È infatti noto che gli insetti, spostandosi da fiore a fiore e trasportando il polline, determinano l’impollinazione, un processo indispensabile alla formazione del frutto. In questo caso gli insetti vengono definiti “pronubi”, ovvero “che favoriscono le nozze”.
In realtà, dal loro punto di vista, gli insetti visitano i fiori in genere per nutrirsi. In particolare il nettare che contiene molti zuccheri, fornisce un prezioso nutrimento per le specie cosiddette “antofile” (anthos= fiore). La quantità di nettare presente all’interno di ogni fiore è spesso relativamente modesta e questo è un aspetto di grande interesse dal punto di vista ecologico. Infatti per la pianta è importante che l’insetto, prima di saziarsi, visiti il maggior numero possibile di fiori. In questo modo vi saranno maggiori possibilità di successo di impollinazione e quindi di riproduzione della pianta stessa.
Gli insetti arrivano sui fiori guidati da stimoli visivi e odorosi. Da qui l’importanza per i fiori stessi di avere colori sgargianti o di emettere odori particolari.
Ma quali fiori preferiscono?
Molti fiori impollinati dalle api hanno un delicato profumo e fragranza e sono colorati di blu o giallo, esse tralasciano infatti i fiori di colore rosso perché gli appare nero.

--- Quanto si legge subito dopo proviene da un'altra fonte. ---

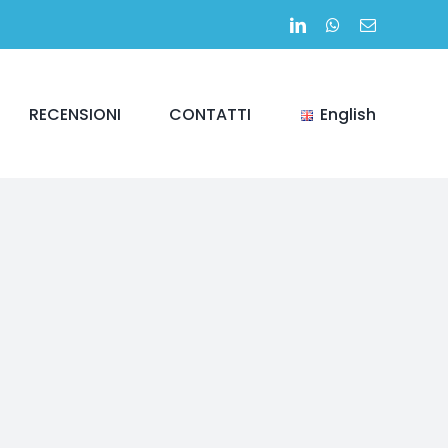
LinkedIn
WhatsApp
Email
RECENSIONI
CONTATTI
English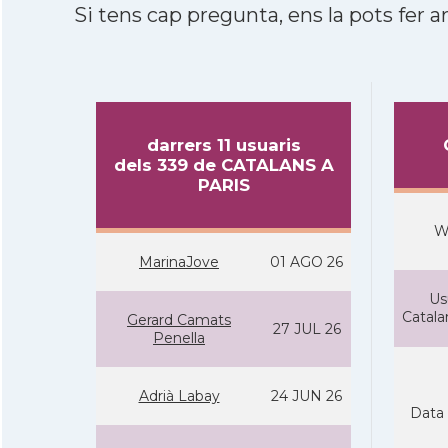
Si tens cap pregunta, ens la pots fer ar
darrers 11 usuaris
dels 339 de CATALANS A
PARIS
W
MarinaJove
01 AGO 26
Us
Catal
Gerard Camats
27 JUL 26
Penella
Adrià Labay
24 JUN 26
Data 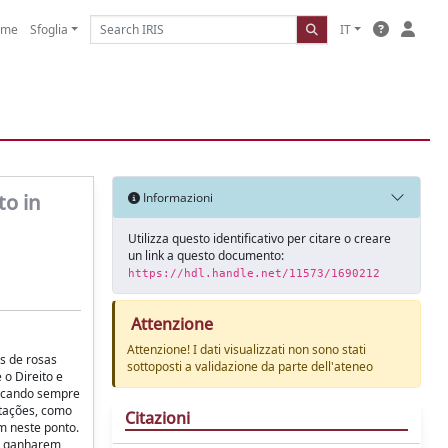
ome
Sfoglia
IT
to in
Informazioni
Utilizza questo identificativo per citare o creare
un link a questo documento:
https://hdl.handle.net/11573/1690212
Attenzione
Attenzione! I dati visualizzati non sono stati
s de rosas
sottoposti a validazione da parte dell'ateneo
 o Direito e
uscando sempre
stações, como
Citazioni
am neste ponto.
 e ganharem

I fiori impollinati dalle farfalle pare abbiano fragranze dolci, e con .colorazione prevalentemente blu, giallo e arancio.

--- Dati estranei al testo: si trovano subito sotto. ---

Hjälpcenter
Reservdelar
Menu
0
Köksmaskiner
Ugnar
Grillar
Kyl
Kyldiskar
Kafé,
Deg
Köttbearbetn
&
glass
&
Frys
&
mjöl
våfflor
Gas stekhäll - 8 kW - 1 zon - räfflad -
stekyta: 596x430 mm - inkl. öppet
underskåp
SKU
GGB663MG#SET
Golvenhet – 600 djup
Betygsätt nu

Le falene scelgono fiori di colore bianco o giallo, colori che risultano più visibili di notte.
- Nel 2015 la IUCN ha condotto il primo assessment di tutte le 1.965 specie di api selvatiche che vivono in Europa, scoprendo che se il 9,2% è già oggi a rischio estinzione, un altro 5,2% lo diventerà nel prossimo futuro. Si parla di una specie di ape su dieci, mentre oltre il 50% delle specie europee a noi note non è classificabile in termini di conservazione. Non ci sono dati a sufficienza.
- La grave situazione in cui versano le api (a livello mondiale) non è una novità e fortunatamente, anche su piccola scala, ci si sta muovendo per tutelarle: un esempio è la (ancora) piccola impresa trentina BEE.CAMP, una startup dell’incubatore green Progetto Manifattura che si propone, aiutando gli apicoltori, di tutelare anche le api.

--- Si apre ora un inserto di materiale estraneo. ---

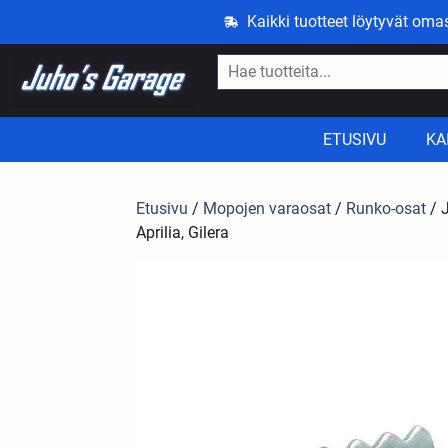
Kaikki tuotteet löytyvät om
ETUSIVU
KA
Etusivu
/
Mopojen varaosat
/
Runko-osat
/ J
Aprilia, Gilera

- Cos’è BEE CAMP? Una piattaforma interattiva che aiuta nella gestione delle attività apistiche, trasformandosi anche in una sorta di social network per apicoltori e non. “Il nostro scopo è aiutare l’apicoltore con degli strumenti digitali e contribuire, nel nostro piccolo, alla salvaguardia delle api.
IL TURISMO DELLE API
- “BEE.CAMP si occupa anche della produzione locale e del chilometro zero”, spiega Daniel Rampanelli, membro della giovane startup. “Attraverso la bacheca gli utenti potranno pubblicare annunci di compravendita, ad esempio per il miele, e mettere a disposizione i propri sciami per servizi di impollinazione”. Nel sistema ogni apicoltore ha una vetrina, dove raccontare la propria attività per raggiungere non solo i colleghi ma una rete di turisti appassionati, magari alla ricerca di un miele particolare mentre si trovano in vacanza.